Whitman news since 1896

Whitman Wire

Vol. CLIV, Issue 10
Whitman news since 1896

Whitman Wire

Whitman news since 1896

Whitman Wire

The Beatles – Stereo Box, In Mono (2009; Capitol)

What more can really be said about the Beatles’ music in 500 words? In an unbelievably productive period that in actuality lasted only a little over half a decade, the band delivered thirteen albums, many of which have gone on to define rock music like few others after them. By way of being the best-promoted pop group of all time, the Beatles’ albums became cultural staples, archetypes (the sprawling, deliberately overindulgent double album is often called someone’s White Album, for example), and a fascinating study in how to keep a brand alive for 40 years. In the last decade alone the Beatles has reemerged and turned profits by way of a new greatest hits compilation, a Las Vegas show with an accompanying remix album, a musical film, Paul McCartney not being dead, and now two box sets consisting of reissues of the band’s entire back catalogue.

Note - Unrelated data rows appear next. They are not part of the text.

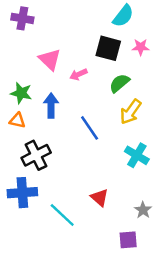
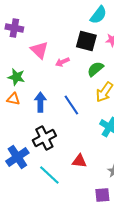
purple cross: (22, 18) -> (14, 28), moved
blue arrow: (51, 106) -> (40, 102), moved
black cross: (36, 155) -> (44, 138), moved
blue cross: (22, 193) -> (17, 157), turned -30
red triangle: (100, 198) -> (79, 161), turned -35

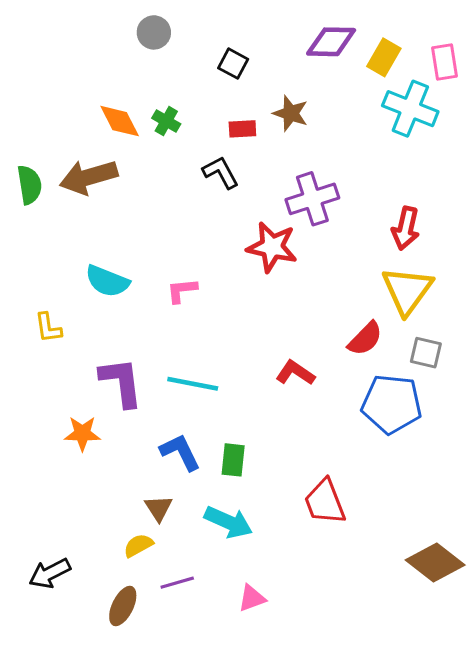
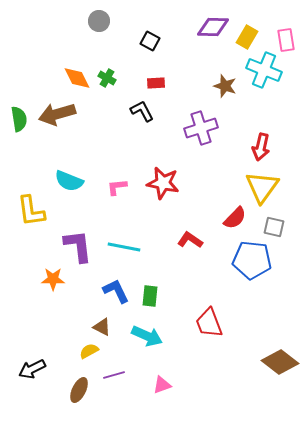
brown star: (291, 113) -> (225, 86), moved
red star: (272, 247) -> (163, 183), moved
yellow L-shape: (48, 328) -> (31, 211), size x1.6
brown triangle: (159, 508) -> (102, 327), turned -30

These two sets of Beatles remasters – the Stereo Box (which includes everything) and The Beatles In Mono (which does not include the stereo-only albums Abbey Road, Let It Be, and Yellow Submarine) – take some of the best-recorded music of the 20th century and makes it sound eye-openingly better. The former CD issues, released in 1987, have a number of problems, ranging from strangely-assembled mixes, complete with parts played at incorrect speeds, to their generally flat sound. Most importantly, these do not offer these albums’ mono mixes, which are what both the band and longtime producer George Martin actually worked on. Instead, they only featured the stereo mixes, which are hard-panned, leaving instruments dramatically (and infuriatingly) split between audio channels (the drums and bass in the left, guitars in the right, for example). They were hastily designed, with minimal liner notes and almost no bonus material, and they don’t sound anywhere near as good as the vinyl masters that preceded them, prompting lengthy discussions on how one could best restore the Beatles’ back catalogue if they themselves weren’t going to do it.

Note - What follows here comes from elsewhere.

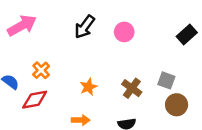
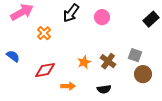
orange cross: (41, 70) -> (44, 33), moved
orange star: (88, 87) -> (84, 62), moved
red diamond: (35, 100) -> (45, 70), moved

The remasters take care of all of these problems. Every album through The Beatles is now available with a remaster of both its mono and stereo mix, and the albums in mono do away with the hard-panned production. Each is packaged in a recreation of its original LP sleeve, down to the cutouts included with Sergeant Pepper’s Lonely Hearts Club Band. Soundwise, these remasters turn up the volume considerably on the tracks across the board, but nothing sounds compressed or clipped; instead, it makes instruments previously inaudible or flat-sounding jump out of the mix. Most notably, this gives new life to Paul McCartney and Ringo Starr’s parts, which have never seemed so prominent as they do here. As suspicious as this is, given that they are this band’s survivors, it really is a delight to hear.

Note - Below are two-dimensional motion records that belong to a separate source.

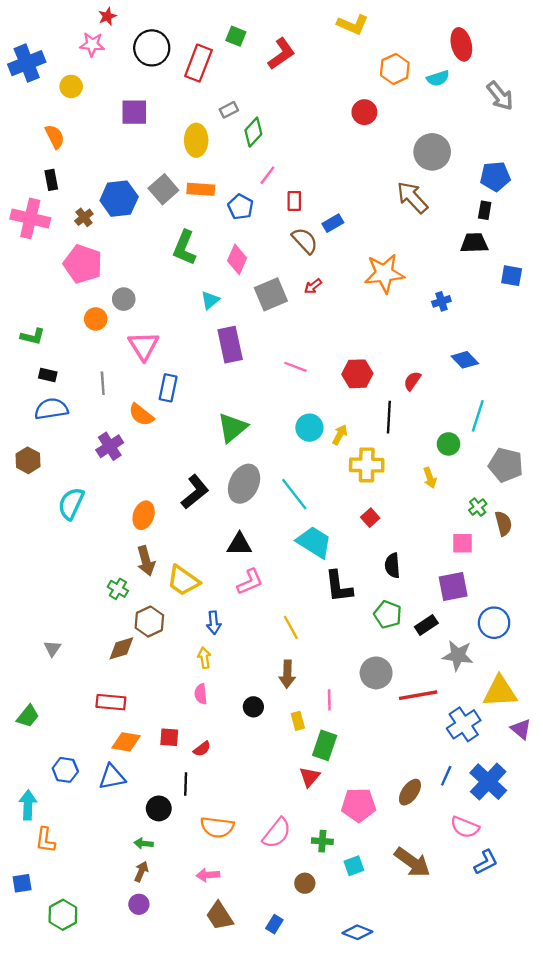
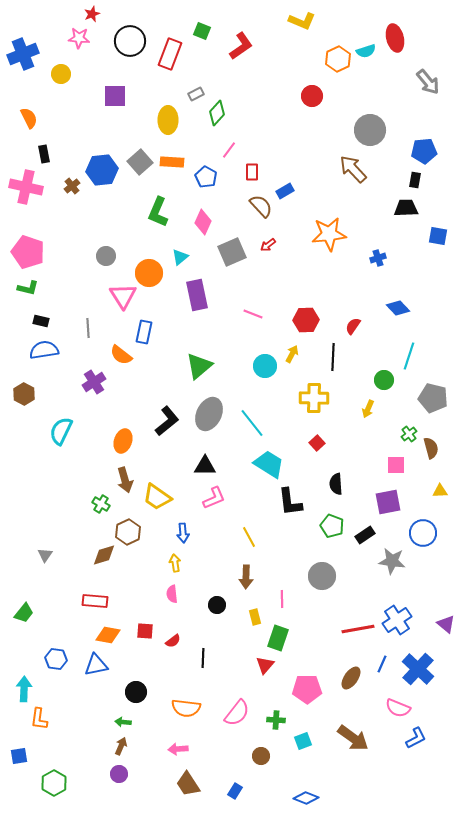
cyan semicircle: (438, 78) -> (366, 51), moved
orange semicircle: (55, 137) -> (29, 118), moved
pink pentagon: (83, 264) -> (28, 252), moved
orange circle: (96, 319) -> (149, 273), moved, size x1.4
yellow arrow: (340, 435) -> (292, 354), moved
yellow arrow: (430, 478) -> (368, 409), turned 42
yellow triangle: (500, 692) -> (440, 491), moved, size x0.5
red line: (418, 695) -> (358, 629), moved
black line: (186, 784) -> (203, 658), moved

That leaves us with the music. These remasters’ greatest strength is in their ability to take 40-year-old pop deeply ingrained in Western pop culture and turn hearing it again into an epiphanic experience. If nothing else, at least listen to the restored Abbey Road, perhaps the most dramatically different album included in the stereo remasters. There are synthesizers all over it that were more or less completely inaudible on the album’s original CD mix, and there’s something astounding about hearing them for the first time. While I’ll never truly understand the Beatles, I can at least concede that this is absolutely how reissues should be done, and that the band being reissued wrote some pretty neat songs a world away from me.